[Data provided — start]

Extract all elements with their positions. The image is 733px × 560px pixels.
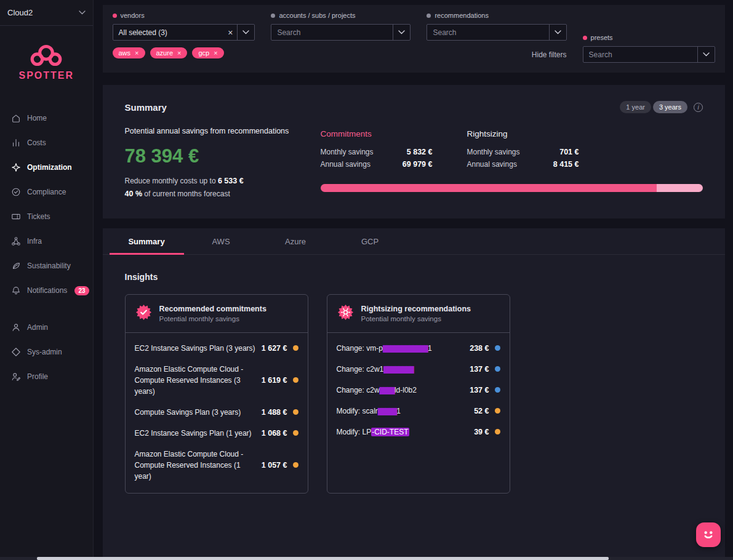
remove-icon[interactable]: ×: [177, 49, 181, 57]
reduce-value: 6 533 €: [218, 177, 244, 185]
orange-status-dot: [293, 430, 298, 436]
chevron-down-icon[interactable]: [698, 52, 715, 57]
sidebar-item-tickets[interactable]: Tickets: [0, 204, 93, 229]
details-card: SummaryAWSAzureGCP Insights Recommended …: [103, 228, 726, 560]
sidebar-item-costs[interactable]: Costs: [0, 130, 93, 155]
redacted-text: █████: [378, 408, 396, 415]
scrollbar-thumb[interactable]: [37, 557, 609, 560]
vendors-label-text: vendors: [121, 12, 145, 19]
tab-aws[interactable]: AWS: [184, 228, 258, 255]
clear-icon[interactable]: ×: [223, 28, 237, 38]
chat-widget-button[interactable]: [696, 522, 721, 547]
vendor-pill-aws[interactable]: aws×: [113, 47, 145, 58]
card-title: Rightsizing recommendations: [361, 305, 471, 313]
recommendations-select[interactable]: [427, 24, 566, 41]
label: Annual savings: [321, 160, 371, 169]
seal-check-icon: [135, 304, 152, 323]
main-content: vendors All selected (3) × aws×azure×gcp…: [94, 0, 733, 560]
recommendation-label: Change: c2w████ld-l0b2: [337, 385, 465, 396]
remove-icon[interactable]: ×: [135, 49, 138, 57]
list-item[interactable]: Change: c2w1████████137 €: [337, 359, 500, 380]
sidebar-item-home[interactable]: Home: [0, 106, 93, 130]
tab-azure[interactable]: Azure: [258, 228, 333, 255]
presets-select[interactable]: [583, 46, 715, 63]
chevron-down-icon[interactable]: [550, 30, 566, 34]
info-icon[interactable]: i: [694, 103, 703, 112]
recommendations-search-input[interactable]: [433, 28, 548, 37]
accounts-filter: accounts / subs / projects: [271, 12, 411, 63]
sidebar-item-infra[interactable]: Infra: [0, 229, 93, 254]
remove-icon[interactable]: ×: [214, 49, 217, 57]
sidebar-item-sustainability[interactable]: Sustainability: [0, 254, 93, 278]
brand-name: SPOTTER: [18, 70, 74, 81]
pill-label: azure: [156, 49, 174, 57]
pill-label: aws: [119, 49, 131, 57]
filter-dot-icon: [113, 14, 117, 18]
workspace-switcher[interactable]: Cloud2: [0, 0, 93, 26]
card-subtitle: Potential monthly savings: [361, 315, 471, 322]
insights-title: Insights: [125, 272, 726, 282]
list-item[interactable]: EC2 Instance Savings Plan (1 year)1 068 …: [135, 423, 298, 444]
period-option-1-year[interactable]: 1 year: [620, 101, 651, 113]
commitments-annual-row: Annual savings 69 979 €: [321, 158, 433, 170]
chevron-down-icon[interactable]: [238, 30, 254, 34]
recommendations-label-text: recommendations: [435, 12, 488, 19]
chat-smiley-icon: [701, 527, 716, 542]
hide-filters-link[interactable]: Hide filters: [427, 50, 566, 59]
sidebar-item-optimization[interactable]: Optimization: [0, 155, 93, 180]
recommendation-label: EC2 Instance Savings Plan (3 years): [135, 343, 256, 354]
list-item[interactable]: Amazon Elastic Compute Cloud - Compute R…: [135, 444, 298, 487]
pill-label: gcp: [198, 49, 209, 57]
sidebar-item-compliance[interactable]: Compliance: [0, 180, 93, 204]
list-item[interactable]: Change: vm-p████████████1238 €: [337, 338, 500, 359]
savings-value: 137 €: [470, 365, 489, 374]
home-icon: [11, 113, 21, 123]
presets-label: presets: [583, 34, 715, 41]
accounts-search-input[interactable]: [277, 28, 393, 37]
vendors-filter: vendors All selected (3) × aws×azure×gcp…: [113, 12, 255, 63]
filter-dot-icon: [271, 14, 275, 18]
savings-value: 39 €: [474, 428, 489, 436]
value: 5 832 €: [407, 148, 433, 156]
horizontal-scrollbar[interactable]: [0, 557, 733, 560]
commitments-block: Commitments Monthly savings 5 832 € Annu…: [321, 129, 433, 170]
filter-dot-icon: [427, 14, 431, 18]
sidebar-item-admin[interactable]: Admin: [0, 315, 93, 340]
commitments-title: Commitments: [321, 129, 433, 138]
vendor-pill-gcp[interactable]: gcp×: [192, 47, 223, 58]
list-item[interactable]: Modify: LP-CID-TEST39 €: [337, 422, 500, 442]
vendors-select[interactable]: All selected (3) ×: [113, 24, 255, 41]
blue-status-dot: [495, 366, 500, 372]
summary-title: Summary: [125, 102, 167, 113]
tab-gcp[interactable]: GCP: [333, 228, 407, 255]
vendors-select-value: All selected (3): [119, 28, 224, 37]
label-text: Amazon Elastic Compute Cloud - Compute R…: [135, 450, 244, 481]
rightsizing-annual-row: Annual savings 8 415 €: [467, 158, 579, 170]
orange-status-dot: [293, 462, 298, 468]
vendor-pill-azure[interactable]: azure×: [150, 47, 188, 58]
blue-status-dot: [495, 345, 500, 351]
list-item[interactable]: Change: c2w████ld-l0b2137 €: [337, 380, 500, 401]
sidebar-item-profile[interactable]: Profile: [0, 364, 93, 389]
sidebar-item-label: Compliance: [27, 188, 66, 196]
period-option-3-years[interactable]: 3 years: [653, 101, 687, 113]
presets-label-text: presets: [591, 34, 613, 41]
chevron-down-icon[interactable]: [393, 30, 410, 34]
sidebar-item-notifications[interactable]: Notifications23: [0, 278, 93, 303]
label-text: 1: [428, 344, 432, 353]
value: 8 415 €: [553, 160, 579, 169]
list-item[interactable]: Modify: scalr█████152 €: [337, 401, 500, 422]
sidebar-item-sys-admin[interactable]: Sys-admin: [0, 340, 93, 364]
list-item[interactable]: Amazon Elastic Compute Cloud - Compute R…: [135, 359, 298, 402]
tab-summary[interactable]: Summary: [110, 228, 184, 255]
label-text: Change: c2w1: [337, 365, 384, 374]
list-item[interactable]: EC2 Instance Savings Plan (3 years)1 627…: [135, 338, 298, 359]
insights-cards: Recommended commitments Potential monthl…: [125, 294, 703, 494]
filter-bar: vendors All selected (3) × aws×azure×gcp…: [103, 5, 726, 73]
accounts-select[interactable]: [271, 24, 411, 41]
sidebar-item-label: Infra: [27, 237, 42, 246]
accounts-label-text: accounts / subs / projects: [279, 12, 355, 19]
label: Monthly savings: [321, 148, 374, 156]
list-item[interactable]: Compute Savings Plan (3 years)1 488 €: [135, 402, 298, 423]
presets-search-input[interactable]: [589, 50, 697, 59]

[Data provided — finish]

**Work to complete**
A complete answer gives every line of the data that includes "blue".

**Your solution**
blue-status-dot: [495, 366, 500, 372]
blue-status-dot: [495, 345, 500, 351]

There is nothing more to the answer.